*** Records for processing Section Begins ***

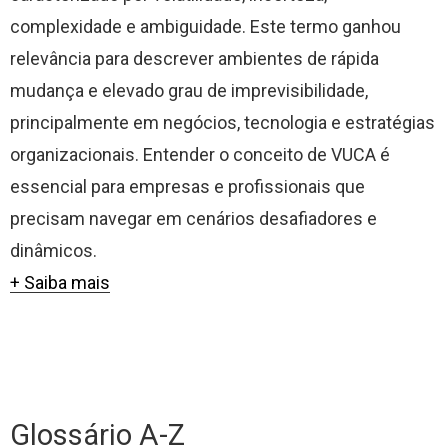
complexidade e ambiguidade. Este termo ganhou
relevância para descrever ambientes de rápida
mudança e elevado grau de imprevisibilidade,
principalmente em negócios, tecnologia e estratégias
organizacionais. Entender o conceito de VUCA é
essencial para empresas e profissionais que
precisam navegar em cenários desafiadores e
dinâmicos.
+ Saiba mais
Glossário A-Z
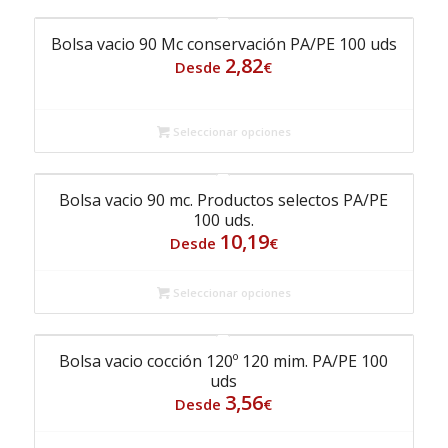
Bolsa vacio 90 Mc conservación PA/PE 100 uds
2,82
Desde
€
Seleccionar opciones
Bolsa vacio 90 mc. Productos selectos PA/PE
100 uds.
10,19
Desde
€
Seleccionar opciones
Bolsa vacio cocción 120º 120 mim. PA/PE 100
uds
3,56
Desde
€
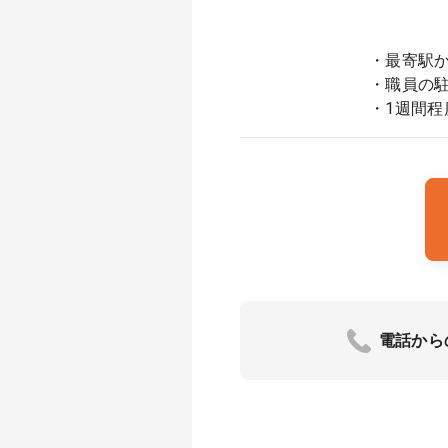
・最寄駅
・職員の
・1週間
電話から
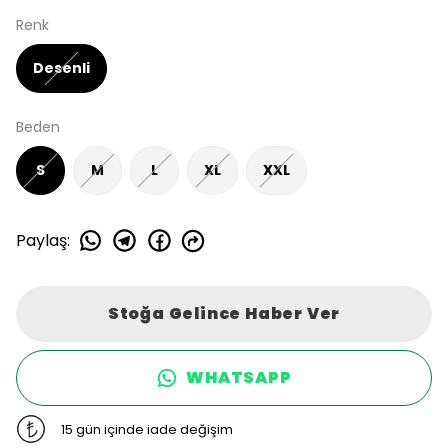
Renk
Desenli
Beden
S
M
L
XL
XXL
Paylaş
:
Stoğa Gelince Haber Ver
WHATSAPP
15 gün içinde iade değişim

*** Records for processing Section Ends ***
*** Records for processing Section Begins ***

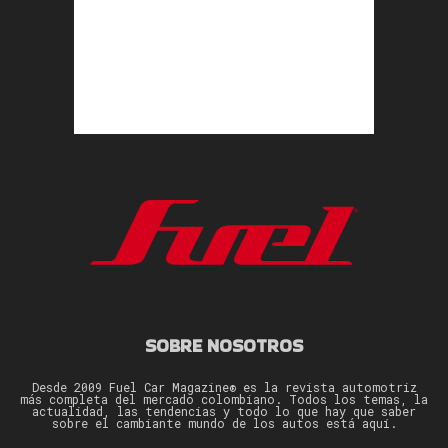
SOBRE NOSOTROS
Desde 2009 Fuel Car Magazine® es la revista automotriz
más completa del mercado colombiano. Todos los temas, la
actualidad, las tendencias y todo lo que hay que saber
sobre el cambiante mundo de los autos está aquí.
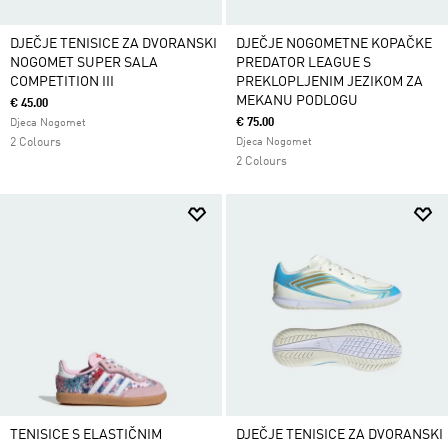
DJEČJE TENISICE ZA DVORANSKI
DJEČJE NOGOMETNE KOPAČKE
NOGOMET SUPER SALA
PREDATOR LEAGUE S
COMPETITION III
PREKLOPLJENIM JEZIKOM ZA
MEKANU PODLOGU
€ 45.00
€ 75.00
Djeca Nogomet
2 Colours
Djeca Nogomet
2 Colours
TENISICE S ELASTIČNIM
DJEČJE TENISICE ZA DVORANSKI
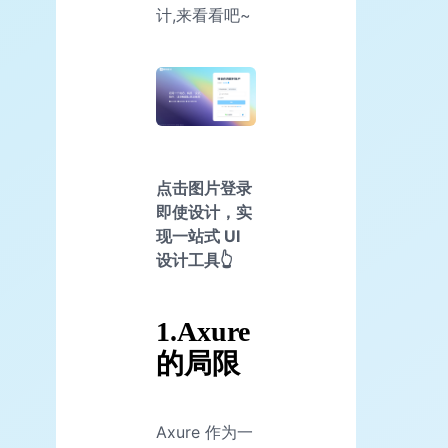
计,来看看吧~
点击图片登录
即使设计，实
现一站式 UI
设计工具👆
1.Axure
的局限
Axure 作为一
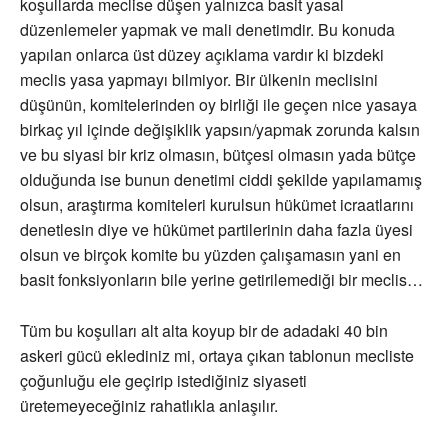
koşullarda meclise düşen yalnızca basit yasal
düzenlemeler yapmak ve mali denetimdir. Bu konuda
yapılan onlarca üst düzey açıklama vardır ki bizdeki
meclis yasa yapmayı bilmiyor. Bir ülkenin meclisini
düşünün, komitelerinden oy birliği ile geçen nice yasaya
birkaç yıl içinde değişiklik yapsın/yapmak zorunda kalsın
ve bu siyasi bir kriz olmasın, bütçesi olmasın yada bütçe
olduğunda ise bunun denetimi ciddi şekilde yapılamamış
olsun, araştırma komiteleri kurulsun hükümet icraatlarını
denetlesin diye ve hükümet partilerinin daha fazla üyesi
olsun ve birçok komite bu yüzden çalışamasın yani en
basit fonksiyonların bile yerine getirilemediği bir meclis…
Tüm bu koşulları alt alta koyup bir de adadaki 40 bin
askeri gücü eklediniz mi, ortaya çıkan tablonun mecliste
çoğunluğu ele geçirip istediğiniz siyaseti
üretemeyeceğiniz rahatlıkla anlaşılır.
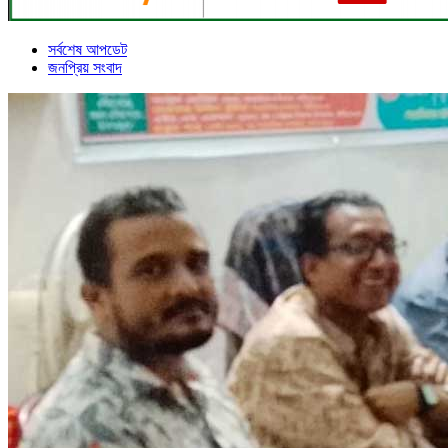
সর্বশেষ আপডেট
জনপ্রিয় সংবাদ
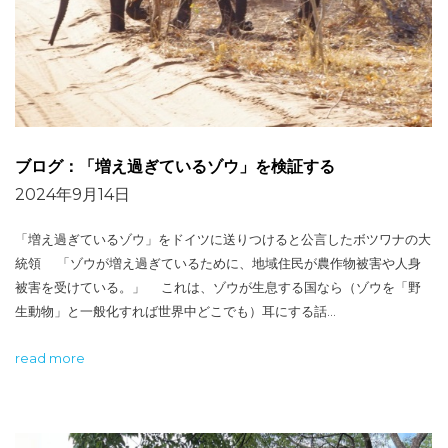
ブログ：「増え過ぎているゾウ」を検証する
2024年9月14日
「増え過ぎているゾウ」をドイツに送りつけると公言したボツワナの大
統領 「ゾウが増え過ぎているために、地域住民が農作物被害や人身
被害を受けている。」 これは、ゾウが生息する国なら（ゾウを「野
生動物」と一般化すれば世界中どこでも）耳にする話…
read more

*** Records for processing Section Ends ***

If a line above holds the string "vacio", copy it out.

> **Answer to this problem**:
Bolsa vacio 90 Mc conservación PA/PE 100 uds
Bolsa vacio 90 mc. Productos selectos PA/PE
Bolsa vacio cocción 120º 120 mim. PA/PE 100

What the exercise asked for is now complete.